- [TASK OBJECTIVE]
With the images removed, write out every line below exactly.

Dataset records
= = =
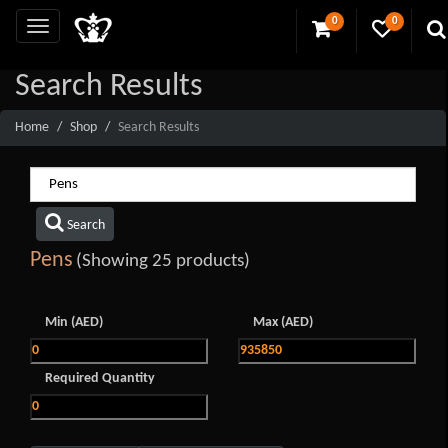
0
0
Search Results
Home
Shop
Search Results
Search
Pens
(Showing 25 products)
Min (AED)
Max (AED)
Required Quantity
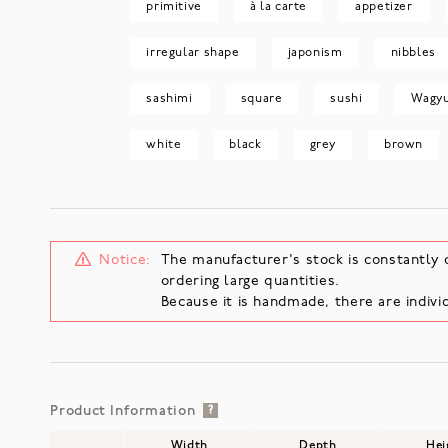
primitive
à la carte
appetizer
irregular shape
japonism
nibbles
sashimi
square
sushi
Wagy
white
black
grey
brown
Notice:
The manufacturer's stock is constantly 
ordering large quantities.
Because it is handmade, there are individ
Product Information
?
Width
Depth
Hei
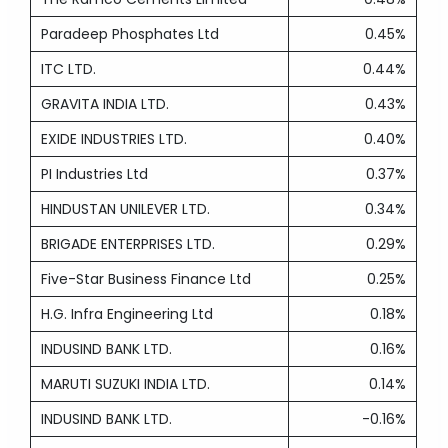
Paradeep Phosphates Ltd
0.45%
ITC LTD.
0.44%
GRAVITA INDIA LTD.
0.43%
EXIDE INDUSTRIES LTD.
0.40%
PI Industries Ltd
0.37%
HINDUSTAN UNILEVER LTD.
0.34%
BRIGADE ENTERPRISES LTD.
0.29%
Five-Star Business Finance Ltd
0.25%
H.G. Infra Engineering Ltd
0.18%
INDUSIND BANK LTD.
0.16%
MARUTI SUZUKI INDIA LTD.
0.14%
INDUSIND BANK LTD.
-0.16%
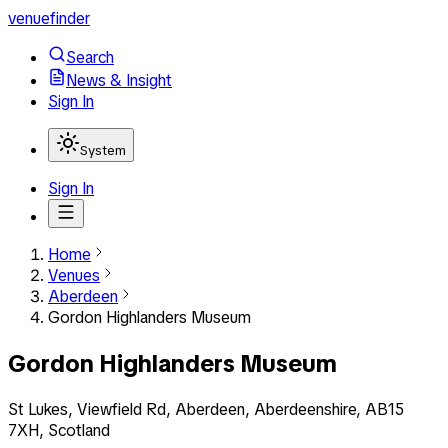
venuefinder
Search
News & Insight
Sign In
System
Sign In
Home
Venues
Aberdeen
Gordon Highlanders Museum
Gordon Highlanders Museum
St Lukes, Viewfield Rd, Aberdeen, Aberdeenshire, AB15
7XH, Scotland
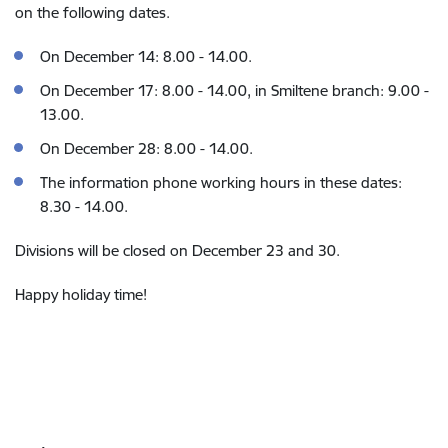
on the following dates.
On December 14: 8.00 - 14.00.
On December 17: 8.00 - 14.00, in Smiltene branch: 9.00 -
13.00.
On December 28: 8.00 - 14.00.
The information phone working hours in these dates:
8.30 - 14.00.
Divisions will be closed on December 23 and 30.
Happy holiday time!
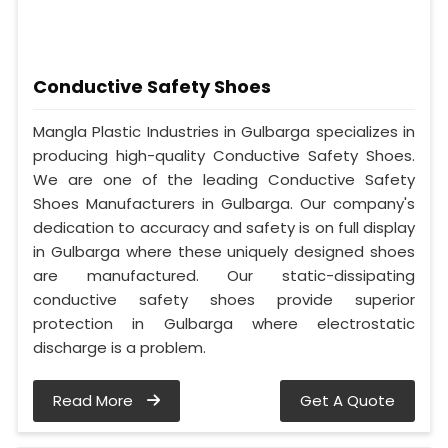
Conductive Safety Shoes
Mangla Plastic Industries in Gulbarga specializes in
producing high-quality Conductive Safety Shoes.
We are one of the leading Conductive Safety
Shoes Manufacturers in Gulbarga. Our company's
dedication to accuracy and safety is on full display
in Gulbarga where these uniquely designed shoes
are manufactured. Our static-dissipating
conductive safety shoes provide superior
protection in Gulbarga where electrostatic
discharge is a problem.
Read More
Get A Quote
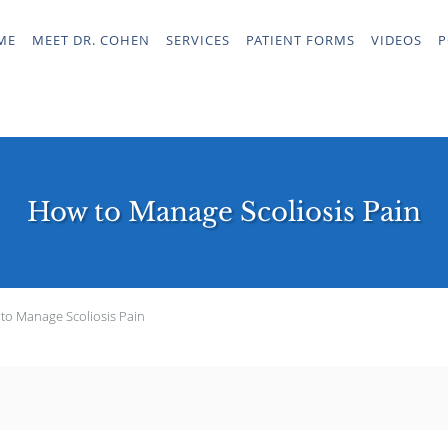
ME
MEET DR. COHEN
SERVICES
PATIENT FORMS
VIDEOS
P
How to Manage Scoliosis Pain
to Manage Scoliosis Pain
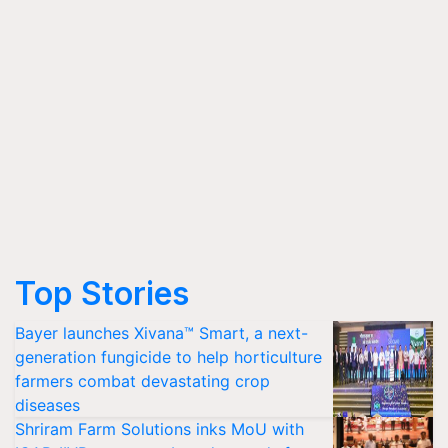
Top Stories
Bayer launches Xivana™ Smart, a next-
generation fungicide to help horticulture
farmers combat devastating crop
diseases
Shriram Farm Solutions inks MoU with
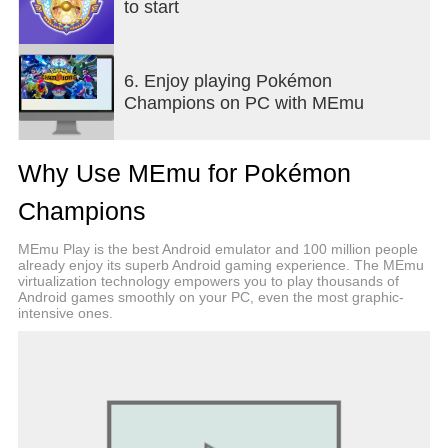
to start
6. Enjoy playing Pokémon
Champions on PC with MEmu
Why Use MEmu for Pokémon
Champions
MEmu Play is the best Android emulator and 100 million people
already enjoy its superb Android gaming experience. The MEmu
virtualization technology empowers you to play thousands of
Android games smoothly on your PC, even the most graphic-
intensive ones.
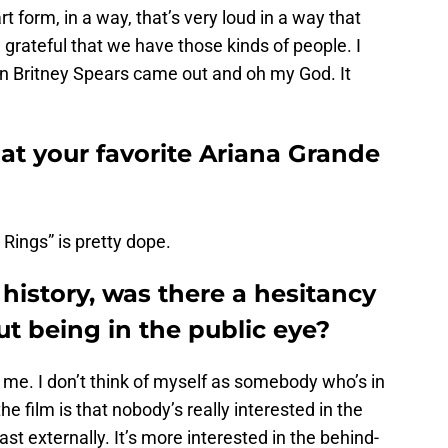
rt form, in a way, that’s very loud in a way that
grateful that we have those kinds of people. I
n Britney Spears came out and oh my God. It
at your favorite Ariana Grande
Rings” is pretty dope.
 history, was there a hesitancy
ut being in the public eye?
to me. I don’t think of myself as somebody who’s in
he film is that nobody’s really interested in the
t externally. It’s more interested in the behind-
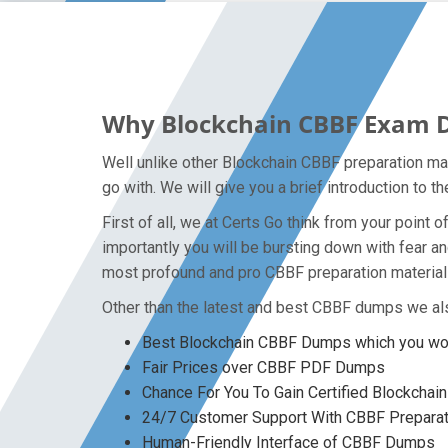
Why Blockchain CBBF Exam Du
Well unlike other Blockchain CBBF preparation ma
go with. We will give you a brief introduction to 
First of all, we at Certs Go think from your poin
importantly you will be bursting down with fear 
most profound and pro CBBF preparation material 
Other than the latest and best CBBF dumps we als
Best Blockchain CBBF Dumps which you won
Fair Prices over CBBF PDF Dumps
Chance For You To Gain Certified Blockchain
24/7 Customer Support With CBBF Preparat
Human-Friendly Interface of CBBF Dumps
= = =
- [EXERCISE RESPONSE]
0
0
Search Results
Home
Shop
Search Results
Search
Pens
(Showing 25 products)
Min (AED)
Max (AED)
Required Quantity
primitive
à la carte
appetizer
irregular shape
japonism
nibbles
sashimi
square
sushi
Wagy
white
black
grey
brown
Notice:
The manufacturer's stock is constantly 
ordering large quantities.
Because it is handmade, there are individ
Product Information
?
Width
Depth
Hei
Paradeep Phosphates Ltd
0.45%
ITC LTD.
0.44%
GRAVITA INDIA LTD.
0.43%
EXIDE INDUSTRIES LTD.
0.40%
PI Industries Ltd
0.37%
HINDUSTAN UNILEVER LTD.
0.34%
BRIGADE ENTERPRISES LTD.
0.29%
Five-Star Business Finance Ltd
0.25%
H.G. Infra Engineering Ltd
0.18%
INDUSIND BANK LTD.
0.16%
MARUTI SUZUKI INDIA LTD.
0.14%
INDUSIND BANK LTD.
-0.16%
venuefinder
Search
News & Insight
Sign In
System
Sign In
Home
Venues
Aberdeen
Gordon Highlanders Museum
Gordon Highlanders Museum
St Lukes, Viewfield Rd, Aberdeen, Aberdeenshire, AB15
7XH, Scotland
on the following dates.
On December 14: 8.00 - 14.00.
On December 17: 8.00 - 14.00, in Smiltene branch: 9.00 -
13.00.
On December 28: 8.00 - 14.00.
The information phone working hours in these dates:
8.30 - 14.00.
Divisions will be closed on December 23 and 30.
Happy holiday time!
Conductive Safety Shoes
Mangla Plastic Industries in Gulbarga specializes in
producing high-quality Conductive Safety Shoes.
We are one of the leading Conductive Safety
Shoes Manufacturers in Gulbarga. Our company's
dedication to accuracy and safety is on full display
in Gulbarga where these uniquely designed shoes
are manufactured. Our static-dissipating
conductive safety shoes provide superior
protection in Gulbarga where electrostatic
discharge is a problem.
Read More
Get A Quote
ME
MEET DR. COHEN
SERVICES
PATIENT FORMS
VIDEOS
P
How to Manage Scoliosis Pain
to Manage Scoliosis Pain
Top Stories
Bayer launches Xivana™ Smart, a next-
generation fungicide to help horticulture
farmers combat devastating crop
diseases
Shriram Farm Solutions inks MoU with
to start
6. Enjoy playing Pokémon
Champions on PC with MEmu
Why Use MEmu for Pokémon
Champions
MEmu Play is the best Android emulator and 100 million people
already enjoy its superb Android gaming experience. The MEmu
virtualization technology empowers you to play thousands of
Android games smoothly on your PC, even the most graphic-
intensive ones.
rt form, in a way, that’s very loud in a way that
grateful that we have those kinds of people. I
n Britney Spears came out and oh my God. It
at your favorite Ariana Grande
Rings” is pretty dope.
 history, was there a hesitancy
ut being in the public eye?
to me. I don’t think of myself as somebody who’s in
he film is that nobody’s really interested in the
t externally. It’s more interested in the behind-
Why Blockchain CBBF Exam Du
Well unlike other Blockchain CBBF preparation ma
go with. We will give you a brief introduction to 
First of all, we at Certs Go think from your poin
importantly you will be bursting down with fear 
most profound and pro CBBF preparation material 
Other than the latest and best CBBF dumps we als
Best Blockchain CBBF Dumps which you won
Fair Prices over CBBF PDF Dumps
Chance For You To Gain Certified Blockchain
24/7 Customer Support With CBBF Preparat
Human-Friendly Interface of CBBF Dumps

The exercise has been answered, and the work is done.